# DATA PROVIDED
:::::
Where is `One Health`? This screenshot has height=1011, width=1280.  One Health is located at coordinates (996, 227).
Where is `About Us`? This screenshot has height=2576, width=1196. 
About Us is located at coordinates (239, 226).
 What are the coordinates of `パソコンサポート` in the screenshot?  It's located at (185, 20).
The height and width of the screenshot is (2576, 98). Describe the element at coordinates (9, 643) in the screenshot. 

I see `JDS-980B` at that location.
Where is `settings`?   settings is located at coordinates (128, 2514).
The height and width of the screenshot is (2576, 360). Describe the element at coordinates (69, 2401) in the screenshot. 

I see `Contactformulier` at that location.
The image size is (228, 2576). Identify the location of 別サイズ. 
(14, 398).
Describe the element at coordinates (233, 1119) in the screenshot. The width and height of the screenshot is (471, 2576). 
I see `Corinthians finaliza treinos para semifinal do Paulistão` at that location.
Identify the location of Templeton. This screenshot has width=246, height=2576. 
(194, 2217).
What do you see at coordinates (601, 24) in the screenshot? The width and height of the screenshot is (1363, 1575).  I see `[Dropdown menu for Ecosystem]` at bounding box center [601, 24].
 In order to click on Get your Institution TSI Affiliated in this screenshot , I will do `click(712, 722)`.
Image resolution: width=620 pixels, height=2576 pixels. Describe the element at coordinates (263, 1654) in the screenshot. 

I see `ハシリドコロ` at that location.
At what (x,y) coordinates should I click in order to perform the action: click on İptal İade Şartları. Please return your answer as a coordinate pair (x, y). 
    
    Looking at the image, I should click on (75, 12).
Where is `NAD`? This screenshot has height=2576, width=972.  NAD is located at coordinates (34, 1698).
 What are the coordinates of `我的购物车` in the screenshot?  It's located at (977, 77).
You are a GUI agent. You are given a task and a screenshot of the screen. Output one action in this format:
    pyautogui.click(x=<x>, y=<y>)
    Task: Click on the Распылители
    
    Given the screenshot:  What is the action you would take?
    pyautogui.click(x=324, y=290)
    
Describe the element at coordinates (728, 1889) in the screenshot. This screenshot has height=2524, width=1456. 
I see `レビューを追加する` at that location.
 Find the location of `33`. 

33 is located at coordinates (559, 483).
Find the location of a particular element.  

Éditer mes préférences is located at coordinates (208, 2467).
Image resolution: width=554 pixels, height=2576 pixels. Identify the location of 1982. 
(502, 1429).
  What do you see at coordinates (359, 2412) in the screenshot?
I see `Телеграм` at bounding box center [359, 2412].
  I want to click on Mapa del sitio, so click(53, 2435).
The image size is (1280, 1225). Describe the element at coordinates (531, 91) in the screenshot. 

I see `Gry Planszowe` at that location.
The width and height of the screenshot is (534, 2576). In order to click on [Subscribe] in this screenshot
:::::
# ACTIVITY
Retype every entry exactly as it stands.

# RESPONSE AREA
Where is `One Health`? This screenshot has height=1011, width=1280.  One Health is located at coordinates (996, 227).
Where is `About Us`? This screenshot has height=2576, width=1196. 
About Us is located at coordinates (239, 226).
 What are the coordinates of `パソコンサポート` in the screenshot?  It's located at (185, 20).
The height and width of the screenshot is (2576, 98). Describe the element at coordinates (9, 643) in the screenshot. 

I see `JDS-980B` at that location.
Where is `settings`?   settings is located at coordinates (128, 2514).
The height and width of the screenshot is (2576, 360). Describe the element at coordinates (69, 2401) in the screenshot. 

I see `Contactformulier` at that location.
The image size is (228, 2576). Identify the location of 別サイズ. 
(14, 398).
Describe the element at coordinates (233, 1119) in the screenshot. The width and height of the screenshot is (471, 2576). 
I see `Corinthians finaliza treinos para semifinal do Paulistão` at that location.
Identify the location of Templeton. This screenshot has width=246, height=2576. 
(194, 2217).
What do you see at coordinates (601, 24) in the screenshot? The width and height of the screenshot is (1363, 1575).  I see `[Dropdown menu for Ecosystem]` at bounding box center [601, 24].
 In order to click on Get your Institution TSI Affiliated in this screenshot , I will do `click(712, 722)`.
Image resolution: width=620 pixels, height=2576 pixels. Describe the element at coordinates (263, 1654) in the screenshot. 

I see `ハシリドコロ` at that location.
At what (x,y) coordinates should I click in order to perform the action: click on İptal İade Şartları. Please return your answer as a coordinate pair (x, y). 
    
    Looking at the image, I should click on (75, 12).
Where is `NAD`? This screenshot has height=2576, width=972.  NAD is located at coordinates (34, 1698).
 What are the coordinates of `我的购物车` in the screenshot?  It's located at (977, 77).
You are a GUI agent. You are given a task and a screenshot of the screen. Output one action in this format:
    pyautogui.click(x=<x>, y=<y>)
    Task: Click on the Распылители
    
    Given the screenshot:  What is the action you would take?
    pyautogui.click(x=324, y=290)
    
Describe the element at coordinates (728, 1889) in the screenshot. This screenshot has height=2524, width=1456. 
I see `レビューを追加する` at that location.
 Find the location of `33`. 

33 is located at coordinates (559, 483).
Find the location of a particular element.  

Éditer mes préférences is located at coordinates (208, 2467).
Image resolution: width=554 pixels, height=2576 pixels. Identify the location of 1982. 
(502, 1429).
  What do you see at coordinates (359, 2412) in the screenshot?
I see `Телеграм` at bounding box center [359, 2412].
  I want to click on Mapa del sitio, so click(53, 2435).
The image size is (1280, 1225). Describe the element at coordinates (531, 91) in the screenshot. 

I see `Gry Planszowe` at that location.
The width and height of the screenshot is (534, 2576). In order to click on [Subscribe] in this screenshot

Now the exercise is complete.